Images do not belong in the copy. Set down all the entries exactly.

[[ Entries shown open ]]

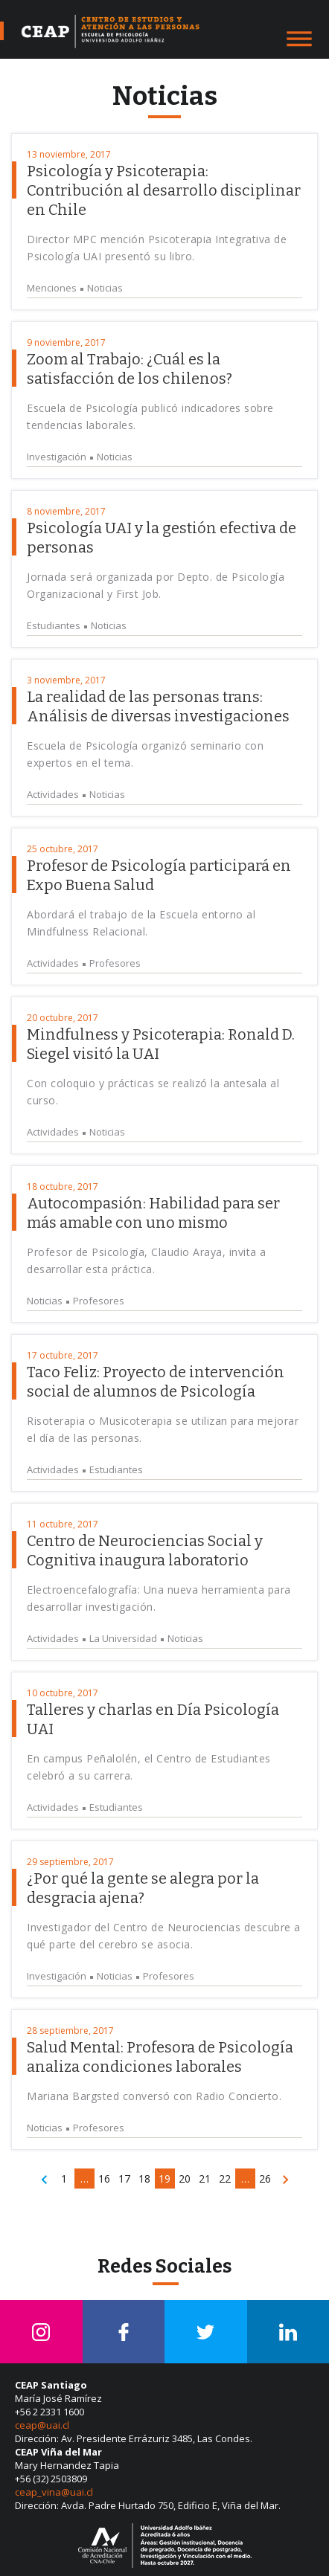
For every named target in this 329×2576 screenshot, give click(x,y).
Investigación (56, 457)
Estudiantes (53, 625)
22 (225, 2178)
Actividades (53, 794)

[[ Entries shown closed ]]

Answer section:
For every named target in this 329×2576 screenshot, give click(x,y).
Investigación (56, 457)
Estudiantes (53, 625)
22 (225, 2178)
Actividades (53, 794)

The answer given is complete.